What this task involves: Output exactly the lines from the one with "Wrap output in" through the last line of the data below, both included, and nothing more.
━━━━━━
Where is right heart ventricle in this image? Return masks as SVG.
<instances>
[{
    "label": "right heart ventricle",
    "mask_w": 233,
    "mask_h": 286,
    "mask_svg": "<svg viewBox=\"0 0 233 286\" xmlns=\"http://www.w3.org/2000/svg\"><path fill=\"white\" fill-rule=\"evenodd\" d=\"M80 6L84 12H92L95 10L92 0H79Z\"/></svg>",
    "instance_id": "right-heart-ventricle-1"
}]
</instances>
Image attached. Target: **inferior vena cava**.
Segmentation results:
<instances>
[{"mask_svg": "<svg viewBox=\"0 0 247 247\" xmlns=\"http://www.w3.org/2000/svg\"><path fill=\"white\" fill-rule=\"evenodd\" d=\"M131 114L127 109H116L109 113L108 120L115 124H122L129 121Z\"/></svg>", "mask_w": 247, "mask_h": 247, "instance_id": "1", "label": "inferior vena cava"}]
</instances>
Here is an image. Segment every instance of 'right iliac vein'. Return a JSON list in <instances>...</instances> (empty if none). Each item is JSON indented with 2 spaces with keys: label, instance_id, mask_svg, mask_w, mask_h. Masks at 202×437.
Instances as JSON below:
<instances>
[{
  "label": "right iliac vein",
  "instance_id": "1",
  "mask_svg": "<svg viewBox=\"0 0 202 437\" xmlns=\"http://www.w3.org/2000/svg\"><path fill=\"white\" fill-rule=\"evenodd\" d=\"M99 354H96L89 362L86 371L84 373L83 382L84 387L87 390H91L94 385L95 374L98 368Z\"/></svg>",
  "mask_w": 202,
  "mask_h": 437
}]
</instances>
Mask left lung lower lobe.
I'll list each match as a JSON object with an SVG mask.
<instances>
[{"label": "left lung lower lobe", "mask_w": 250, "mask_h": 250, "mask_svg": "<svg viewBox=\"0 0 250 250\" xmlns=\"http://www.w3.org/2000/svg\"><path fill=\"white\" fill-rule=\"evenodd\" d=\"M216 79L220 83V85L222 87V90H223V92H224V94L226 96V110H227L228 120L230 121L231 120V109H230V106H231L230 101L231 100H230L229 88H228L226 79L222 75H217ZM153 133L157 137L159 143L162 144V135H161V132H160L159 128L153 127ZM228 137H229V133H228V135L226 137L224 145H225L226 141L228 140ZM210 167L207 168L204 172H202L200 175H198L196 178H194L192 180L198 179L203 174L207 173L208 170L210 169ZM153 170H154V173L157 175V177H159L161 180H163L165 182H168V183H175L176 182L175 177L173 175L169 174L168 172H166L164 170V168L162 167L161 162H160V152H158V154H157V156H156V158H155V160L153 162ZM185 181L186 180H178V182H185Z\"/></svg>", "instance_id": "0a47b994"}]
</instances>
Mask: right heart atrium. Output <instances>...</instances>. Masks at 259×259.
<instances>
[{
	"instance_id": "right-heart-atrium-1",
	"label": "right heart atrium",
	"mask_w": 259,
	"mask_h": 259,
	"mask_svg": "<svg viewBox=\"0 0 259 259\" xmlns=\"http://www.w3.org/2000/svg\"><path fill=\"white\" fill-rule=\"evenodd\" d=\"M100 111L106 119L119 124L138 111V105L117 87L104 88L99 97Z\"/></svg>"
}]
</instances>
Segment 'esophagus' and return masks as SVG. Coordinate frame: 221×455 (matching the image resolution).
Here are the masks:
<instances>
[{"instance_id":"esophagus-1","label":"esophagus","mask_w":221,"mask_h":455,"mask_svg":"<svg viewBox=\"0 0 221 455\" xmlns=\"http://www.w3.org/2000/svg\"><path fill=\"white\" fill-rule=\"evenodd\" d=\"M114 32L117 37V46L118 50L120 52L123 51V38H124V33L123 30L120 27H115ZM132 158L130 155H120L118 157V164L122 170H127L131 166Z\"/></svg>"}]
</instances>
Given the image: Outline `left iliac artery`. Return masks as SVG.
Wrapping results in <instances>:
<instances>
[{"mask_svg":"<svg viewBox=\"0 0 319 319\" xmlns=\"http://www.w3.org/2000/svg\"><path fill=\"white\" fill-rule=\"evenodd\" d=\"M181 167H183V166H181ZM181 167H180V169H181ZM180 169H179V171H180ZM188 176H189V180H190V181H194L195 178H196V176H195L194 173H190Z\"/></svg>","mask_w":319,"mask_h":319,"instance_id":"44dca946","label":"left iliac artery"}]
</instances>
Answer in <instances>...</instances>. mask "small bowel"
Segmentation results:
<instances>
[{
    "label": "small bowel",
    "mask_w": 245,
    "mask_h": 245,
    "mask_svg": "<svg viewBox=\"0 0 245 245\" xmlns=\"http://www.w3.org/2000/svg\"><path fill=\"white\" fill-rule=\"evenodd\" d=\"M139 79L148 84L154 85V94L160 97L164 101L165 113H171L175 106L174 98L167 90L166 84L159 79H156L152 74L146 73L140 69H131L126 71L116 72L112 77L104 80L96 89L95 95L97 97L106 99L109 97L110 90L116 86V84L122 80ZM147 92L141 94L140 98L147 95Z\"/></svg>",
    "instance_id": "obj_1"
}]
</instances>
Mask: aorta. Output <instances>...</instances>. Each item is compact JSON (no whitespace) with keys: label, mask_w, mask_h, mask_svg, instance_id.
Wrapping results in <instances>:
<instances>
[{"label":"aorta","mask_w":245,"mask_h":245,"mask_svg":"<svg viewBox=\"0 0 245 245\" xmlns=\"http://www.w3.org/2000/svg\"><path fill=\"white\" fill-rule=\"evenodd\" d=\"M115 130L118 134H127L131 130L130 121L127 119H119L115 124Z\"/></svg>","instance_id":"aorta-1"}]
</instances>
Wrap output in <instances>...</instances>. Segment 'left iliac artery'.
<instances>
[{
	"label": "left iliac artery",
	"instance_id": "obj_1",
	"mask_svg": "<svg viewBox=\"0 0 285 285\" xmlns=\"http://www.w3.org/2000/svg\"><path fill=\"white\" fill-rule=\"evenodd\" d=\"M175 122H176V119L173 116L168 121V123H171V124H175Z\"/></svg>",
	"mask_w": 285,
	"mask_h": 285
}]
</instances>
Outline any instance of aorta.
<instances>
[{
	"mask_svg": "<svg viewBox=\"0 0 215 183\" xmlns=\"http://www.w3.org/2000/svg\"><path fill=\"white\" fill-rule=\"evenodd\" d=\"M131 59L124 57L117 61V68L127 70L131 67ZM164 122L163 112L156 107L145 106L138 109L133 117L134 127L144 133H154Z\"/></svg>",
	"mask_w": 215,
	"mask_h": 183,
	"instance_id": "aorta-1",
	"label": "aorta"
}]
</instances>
━━━━━━
Solved problem:
Wrap output in <instances>...</instances>. Segment 'left iliac artery'.
<instances>
[{
	"label": "left iliac artery",
	"instance_id": "obj_1",
	"mask_svg": "<svg viewBox=\"0 0 285 285\" xmlns=\"http://www.w3.org/2000/svg\"><path fill=\"white\" fill-rule=\"evenodd\" d=\"M175 122H176V119L173 116L168 121V123H171V124H175Z\"/></svg>",
	"mask_w": 285,
	"mask_h": 285
}]
</instances>
Outline any instance of aorta.
<instances>
[{
	"mask_svg": "<svg viewBox=\"0 0 215 183\" xmlns=\"http://www.w3.org/2000/svg\"><path fill=\"white\" fill-rule=\"evenodd\" d=\"M131 59L124 57L117 61V68L127 70L131 67ZM164 122L163 112L156 107L145 106L138 109L133 117L134 127L144 133H154Z\"/></svg>",
	"mask_w": 215,
	"mask_h": 183,
	"instance_id": "aorta-1",
	"label": "aorta"
}]
</instances>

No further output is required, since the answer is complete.